If shippers are putting pressure on carriers for service, it is partly because their own network dynamics demand it. With that said, shippers today appear to put less stock in carriers' financial strength or whether they offer a broad menu of services. Along with corporate image, these less tangible benefits don't appear to influence shipper decisions as much as actual performance. The reward for top performance, aside from actual freight, is a willingness to recommend select carriers to others.

Mastiogale compiles a Net Promoter score that indicates shippers' willingness to recommend specific carriers. Scores run from highs over 60% down into the teens, single digits and even negative scores. Bart Thedinger, president of Mastiogale, sees a strong relationship between how well carriers meet shippers' needs, their net promoter score and their financial performance. Those carriers who manage to do well in the most critical areas see the biggest gains in freight volumes and, between the revenue growth and ability to improve efficiency through joint efforts with key customers, hold onto more of that revenue.

Thedinger has observed an interesting development in the net promoter scores in the two years that Mastiogale has conducted the study. Different regions are more or less inclined to recommend carriers. The Mastiogale Mid-Atlantic region, with top-ranked Ward Trucking (Altoona, Pa. and Pitt-Ohio among the best-in-class carriers, sees a higher incidence of carrier recommendations—an average net promoter score of 41%. The West, on the other hand, has the lowest percentage of recommendations at an average of 20%. It isn't clear whether this means shippers in the West are less pleased with their carriers or if, as a group, they tend to be less open about sharing the information.

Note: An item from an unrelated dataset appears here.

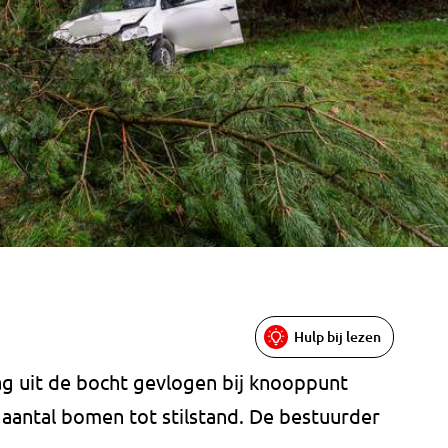
Hulp bij lezen
g uit de bocht gevlogen bij knooppunt
aantal bomen tot stilstand. De bestuurder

A number of market dynamics come into play. Thedinger explains Mastiogale's Customer Value Map plotting price and performance. The center point on each axis is indexed to 100—the industry average score. With a vertical Y axis measuring cost and the horizontal X axis reflecting benefit, Thedinger describes a diagonal line that passes directly through the point where the averages meet in the center of the grid. This, he says, is the fair value line.

Carriers that score to the right on benefit and below the fair value line are perceived to have high value for their price. One carrier in this position had scored equally well on benefit in 2005 but was above the fair value line on price. A couple of its competitors were in a similar position on price but well to the left of the industry average on service. In the 2006 study, the high-benefit carrier dropped to a much more competitive level on price. That carrier had stated it was seeking to grow its market share, says Thedinger, and it clearly did so by dropping its price. Shipper perceptions of value did not change substantially for any of the three carriers, but price became the weapon the high-benefit carrier used to win customers from the low-benefit/high-price carriers.

Questions shippers ask include, "Is high-benefit, low-cost sustainable?" Clearly, the opposite is true, low-benefit, high-cost is not a sustainable market position for a carrier. Thedinger describes an area parallel to and just above and below the fair value line that represents a reasonable target area balancing the benefit and price equation. Some shippers will elect to sacrifice a little benefit for price, others will give more on price to avoid losing anything on the benefit side.